Exercise directions =>
Set down all of the data that follows word for word, without the images.

Data section =>
BEGIN

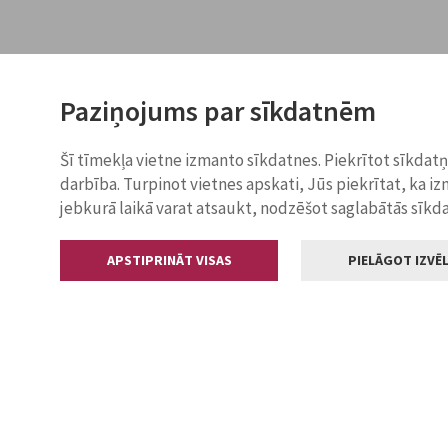
Paziņojums par sīkdatnēm
Šī tīmekļa vietne izmanto sīkdatnes. Piekrītot sīkdat
darbība. Turpinot vietnes apskati, Jūs piekrītat, ka i
jebkurā laikā varat atsaukt, nodzēšot saglabātās sīkd
APSTIPRINĀT VISAS
PIELĀGOT IZVĒL
Kontakti
Jelgavas valstp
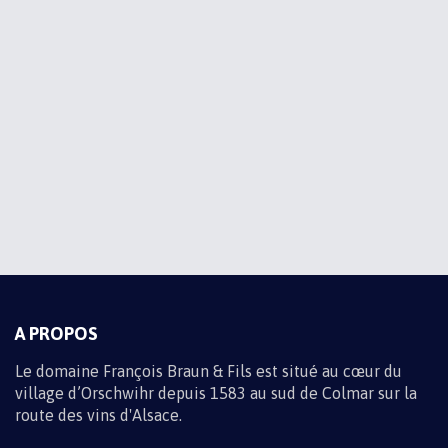
ABONNEZ-VOUS À NOS
ACTUALITÉS
Recevez toute l'actualité du domaine par e-mail en vous
inscrivant à la newsletter
Informations sur les traitements de données
M'INSCRIRE
A PROPOS
Le domaine François Braun & Fils est situé au cœur du
village d’Orschwihr depuis 1583 au sud de Colmar sur la
route des vins d'Alsace.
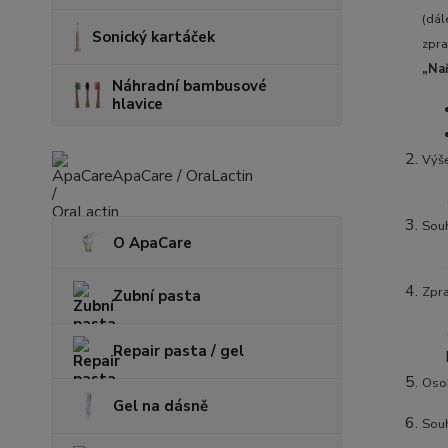
(dá
Sonický kartáček
zpra
„Nař
Náhradní bambusové
hlavice
Výše
ApaCare / OraLactin
Souh
O ApaCare
Zpra
Zubní pasta
Repair pasta / gel
Oso
Gel na dásně
Souh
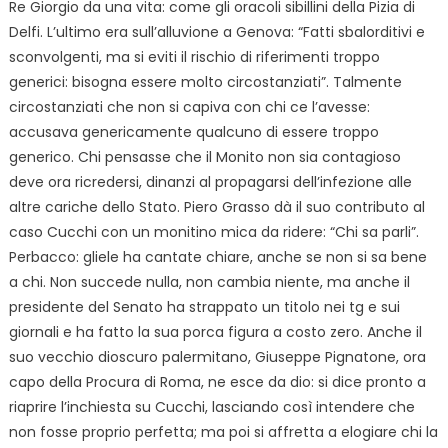
Re Giorgio da una vita: come gli oracoli sibillini della Pizia di
Delfi. L’ultimo era sull’alluvione a Genova: “Fatti sbalorditivi e
sconvolgenti, ma si eviti il rischio di riferimenti troppo
generici: bisogna essere molto circostanziati”. Talmente
circostanziati che non si capiva con chi ce l’avesse:
accusava genericamente qualcuno di essere troppo
generico. Chi pensasse che il Monito non sia contagioso
deve ora ricredersi, dinanzi al propagarsi dell’infezione alle
altre cariche dello Stato. Piero Grasso dà il suo contributo al
caso Cucchi con un monitino mica da ridere: “Chi sa parli”.
Perbacco: gliele ha cantate chiare, anche se non si sa bene
a chi. Non succede nulla, non cambia niente, ma anche il
presidente del Senato ha strappato un titolo nei tg e sui
giornali e ha fatto la sua porca figura a costo zero. Anche il
suo vecchio dioscuro palermitano, Giuseppe Pignatone, ora
capo della Procura di Roma, ne esce da dio: si dice pronto a
riaprire l’inchiesta su Cucchi, lasciando così intendere che
non fosse proprio perfetta; ma poi si affretta a elogiare chi la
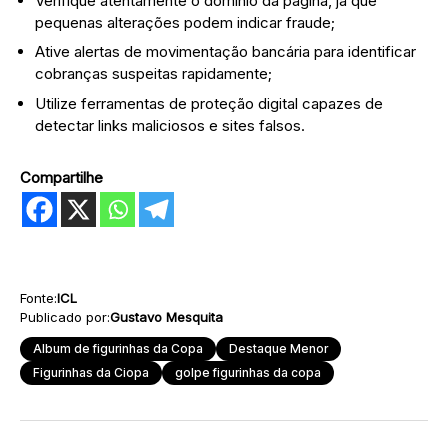
Verifique atentamente o domínio da página, já que
pequenas alterações podem indicar fraude;
Ative alertas de movimentação bancária para identificar
cobranças suspeitas rapidamente;
Utilize ferramentas de proteção digital capazes de
detectar links maliciosos e sites falsos.
Compartilhe
Fonte:
ICL
Publicado por:
Gustavo Mesquita
Album de figurinhas da Copa
Destaque Menor
Figurinhas da Ciopa
golpe figurinhas da copa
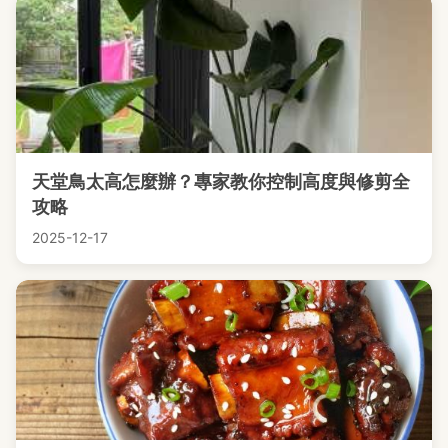
天堂鳥太高怎麼辦？專家教你控制高度與修剪全
攻略
2025-12-17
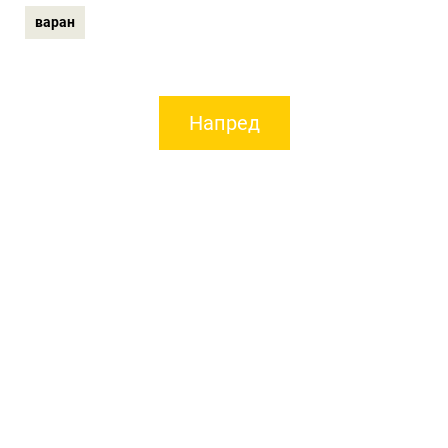
варан
Напред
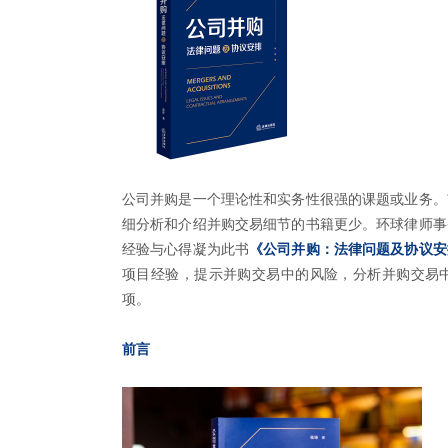
公司并购是一个理论性和实务性很强的课题或业务。
细分析和介绍并购交易细节的书籍更少。环球律师事
经验与心得凝为此书
《公司并购：法律问题及协议安
项目经验，提示并购交易中的风险，分析并购交易
项。
前言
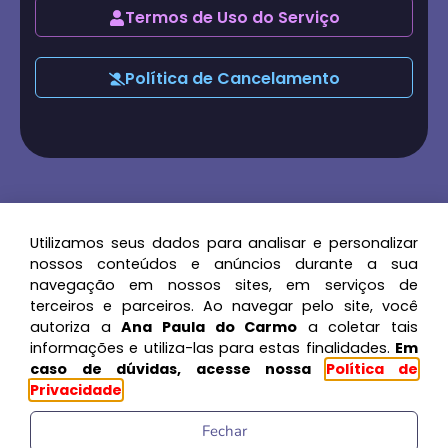
Termos de Uso do Serviço
Política de Cancelamento
Utilizamos seus dados para analisar e personalizar
2026
© Ana Paula do Carmo.
nossos conteúdos e anúncios durante a sua
All rights reserved.
navegação em nossos sites, em serviços de
terceiros e parceiros. Ao navegar pelo site, você
Desenvolvido por
autoriza a
Ana Paula do Carmo
a coletar tais
VICTEC
Agência Digital
informações e utiliza-las para estas finalidades.
Em
caso de dúvidas, acesse nossa
Política de
Privacidade
Fechar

END

Exercise response =>
Paziņojums par sīkdatnēm
Šī tīmekļa vietne izmanto sīkdatnes. Piekrītot sīkdat
darbība. Turpinot vietnes apskati, Jūs piekrītat, ka i
jebkurā laikā varat atsaukt, nodzēšot saglabātās sīkd
APSTIPRINĀT VISAS
PIELĀGOT IZVĒL
Kontakti
Jelgavas valstp
ABONNEZ-VOUS À NOS
ACTUALITÉS
Recevez toute l'actualité du domaine par e-mail en vous
inscrivant à la newsletter
Informations sur les traitements de données
M'INSCRIRE
A PROPOS
Le domaine François Braun & Fils est situé au cœur du
village d’Orschwihr depuis 1583 au sud de Colmar sur la
route des vins d'Alsace.
(dá
Sonický kartáček
zpra
„Nař
Náhradní bambusové
hlavice
Výše
ApaCare / OraLactin
Souh
O ApaCare
Zpra
Zubní pasta
Repair pasta / gel
Oso
Gel na dásně
Souh
Re Giorgio da una vita: come gli oracoli sibillini della Pizia di
Delfi. L’ultimo era sull’alluvione a Genova: “Fatti sbalorditivi e
sconvolgenti, ma si eviti il rischio di riferimenti troppo
generici: bisogna essere molto circostanziati”. Talmente
circostanziati che non si capiva con chi ce l’avesse:
accusava genericamente qualcuno di essere troppo
generico. Chi pensasse che il Monito non sia contagioso
deve ora ricredersi, dinanzi al propagarsi dell’infezione alle
altre cariche dello Stato. Piero Grasso dà il suo contributo al
caso Cucchi con un monitino mica da ridere: “Chi sa parli”.
Perbacco: gliele ha cantate chiare, anche se non si sa bene
a chi. Non succede nulla, non cambia niente, ma anche il
presidente del Senato ha strappato un titolo nei tg e sui
giornali e ha fatto la sua porca figura a costo zero. Anche il
suo vecchio dioscuro palermitano, Giuseppe Pignatone, ora
capo della Procura di Roma, ne esce da dio: si dice pronto a
riaprire l’inchiesta su Cucchi, lasciando così intendere che
non fosse proprio perfetta; ma poi si affretta a elogiare chi la
Verifique atentamente o domínio da página, já que
pequenas alterações podem indicar fraude;
Ative alertas de movimentação bancária para identificar
cobranças suspeitas rapidamente;
Utilize ferramentas de proteção digital capazes de
detectar links maliciosos e sites falsos.
Compartilhe
Fonte:
ICL
Publicado por:
Gustavo Mesquita
Album de figurinhas da Copa
Destaque Menor
Figurinhas da Ciopa
golpe figurinhas da copa
天堂鳥太高怎麼辦？專家教你控制高度與修剪全
攻略
2025-12-17
варан
Напред
公司并购是一个理论性和实务性很强的课题或业务。
细分析和介绍并购交易细节的书籍更少。环球律师事
经验与心得凝为此书
《公司并购：法律问题及协议安
项目经验，提示并购交易中的风险，分析并购交易
项。
前言
Termos de Uso do Serviço
Política de Cancelamento
Utilizamos seus dados para analisar e personalizar
2026
© Ana Paula do Carmo.
nossos conteúdos e anúncios durante a sua
All rights reserved.
navegação em nossos sites, em serviços de
terceiros e parceiros. Ao navegar pelo site, você
Desenvolvido por
autoriza a
Ana Paula do Carmo
a coletar tais
VICTEC
Agência Digital
informações e utiliza-las para estas finalidades.
Em
caso de dúvidas, acesse nossa
Política de
Privacidade
Fechar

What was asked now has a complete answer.